Page images and extracted text:

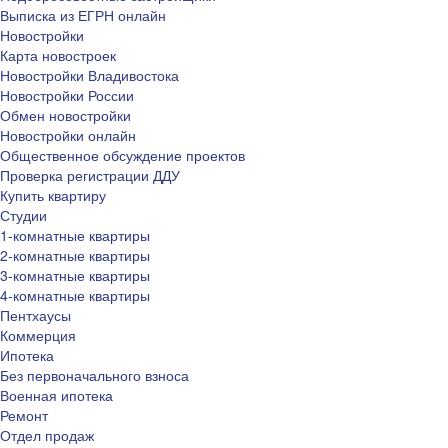
Выписка из ЕГРН онлайн
Новостройки
Карта новостроек
Новостройки Владивостока
Новостройки России
Обмен новостройки
Новостройки онлайн
Общественное обсуждение проектов
Проверка регистрации ДДУ
Купить квартиру
Студии
1-комнатные квартиры
2-комнатные квартиры
3-комнатные квартиры
4-комнатные квартиры
Пентхаусы
Коммерция
Ипотека
Без первоначального взноса
Военная ипотека
Ремонт
Отдел продаж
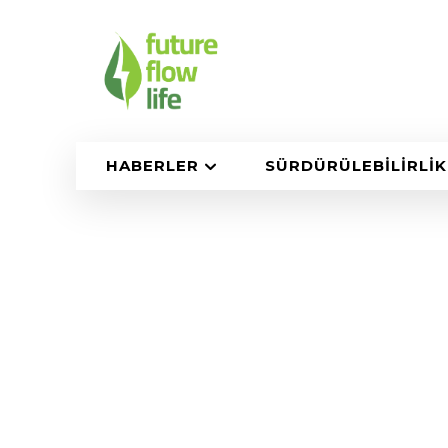
HABERLER
SÜRDÜRÜLEBILIRLIK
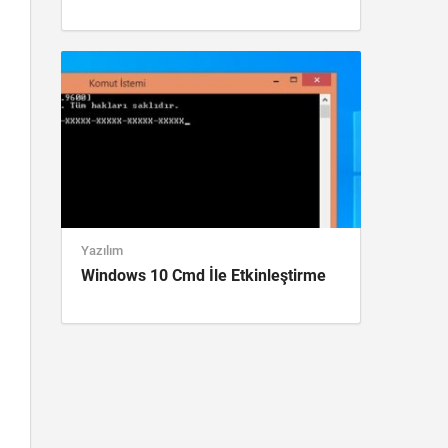
Yazılım
Windows 10 Cmd İle Etkinleştirme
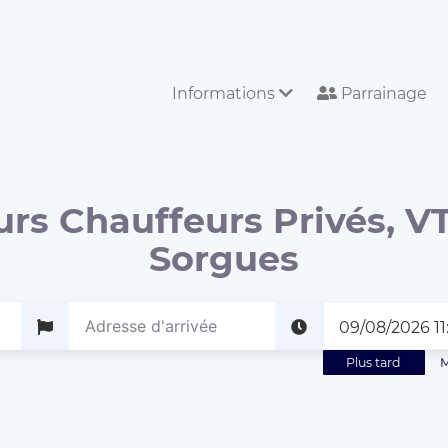
Informations
Parrainage
urs Chauffeurs Privés, VT
Sorgues
Plus tard
M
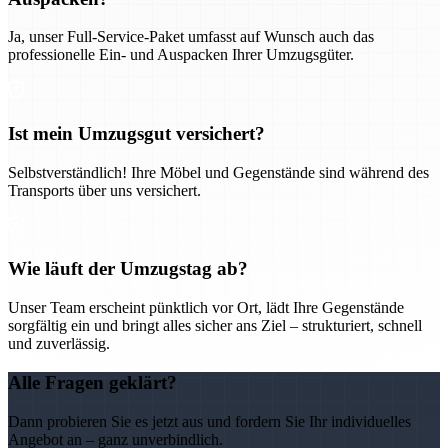
Ja, unser Full-Service-Paket umfasst auf Wunsch auch das
professionelle Ein- und Auspacken Ihrer Umzugsgüter.
Ist mein Umzugsgut versichert?
Selbstverständlich! Ihre Möbel und Gegenstände sind während des
Transports über uns versichert.
Wie läuft der Umzugstag ab?
Unser Team erscheint pünktlich vor Ort, lädt Ihre Gegenstände
sorgfältig ein und bringt alles sicher ans Ziel – strukturiert, schnell
und zuverlässig.
Alle Fragen geklärt?
Dann probieren Sie es jetzt aus und fordern Sie Ihr individuelles
Angebot an – ganz unverbindlich.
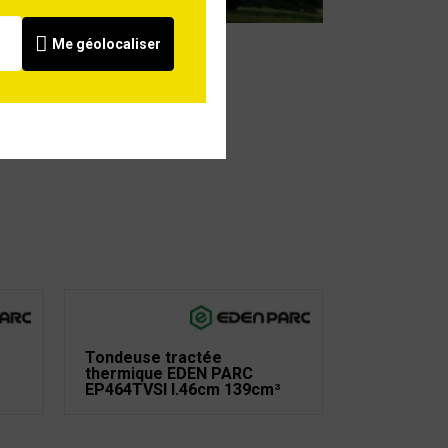
Me géolocaliser
Tondeuse tractée
thermique EDEN PARC
EP464TVSI l.46cm 139cm³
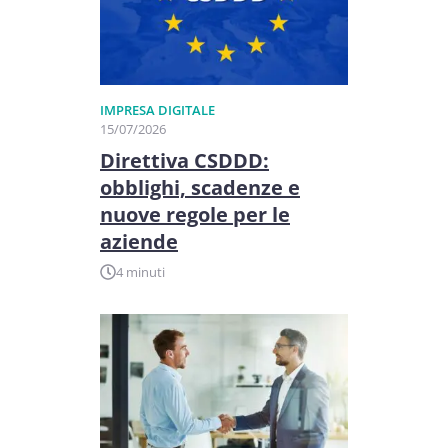
IMPRESA DIGITALE
15/07/2026
Direttiva CSDDD:
obblighi, scadenze e
nuove regole per le
aziende
4 minuti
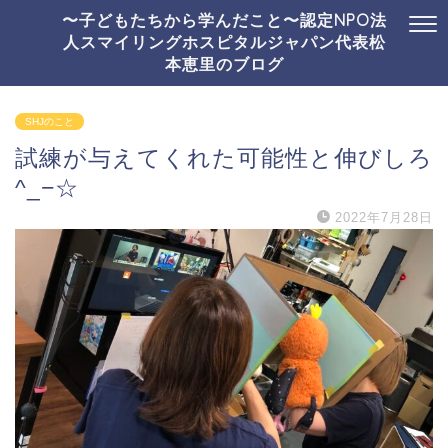
〜子どもたちから学んだこと〜認定NPO法
人スマイリングホスピタルジャパン代表松
本恵里のブログ
SHJのこと
試練が与えてくれた可能性と伸びしろ
^_−☆
2022年7月28日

__Aim of the task__: Without including the pictures, return each record above exactly as it stands.

__The completed task__:
Выписка из ЕГРН онлайн
Новостройки
Карта новостроек
Новостройки Владивостока
Новостройки России
Обмен новостройки
Новостройки онлайн
Общественное обсуждение проектов
Проверка регистрации ДДУ
Купить квартиру
Студии
1-комнатные квартиры
2-комнатные квартиры
3-комнатные квартиры
4-комнатные квартиры
Пентхаусы
Коммерция
Ипотека
Без первоначального взноса
Военная ипотека
Ремонт
Отдел продаж
HABERLER
SÜRDÜRÜLEBILIRLIK
Yazılım
Windows 10 Cmd İle Etkinleştirme
Informations
Parrainage
urs Chauffeurs Privés, VT
Sorgues
Plus tard
M
Ja, unser Full-Service-Paket umfasst auf Wunsch auch das
professionelle Ein- und Auspacken Ihrer Umzugsgüter.
Ist mein Umzugsgut versichert?
Selbstverständlich! Ihre Möbel und Gegenstände sind während des
Transports über uns versichert.
Wie läuft der Umzugstag ab?
Unser Team erscheint pünktlich vor Ort, lädt Ihre Gegenstände
sorgfältig ein und bringt alles sicher ans Ziel – strukturiert, schnell
und zuverlässig.
Alle Fragen geklärt?
Dann probieren Sie es jetzt aus und fordern Sie Ihr individuelles
Angebot an – ganz unverbindlich.
Me géolocaliser
Tondeuse tractée
thermique EDEN PARC
EP464TVSI l.46cm 139cm³
IMPRESA DIGITALE
15/07/2026
Direttiva CSDDD:
obblighi, scadenze e
nuove regole per le
aziende
4 minuti
〜子どもたちから学んだこと〜認定NPO法
人スマイリングホスピタルジャパン代表松
本恵里のブログ
SHJのこと
試練が与えてくれた可能性と伸びしろ
^_−☆
2022年7月28日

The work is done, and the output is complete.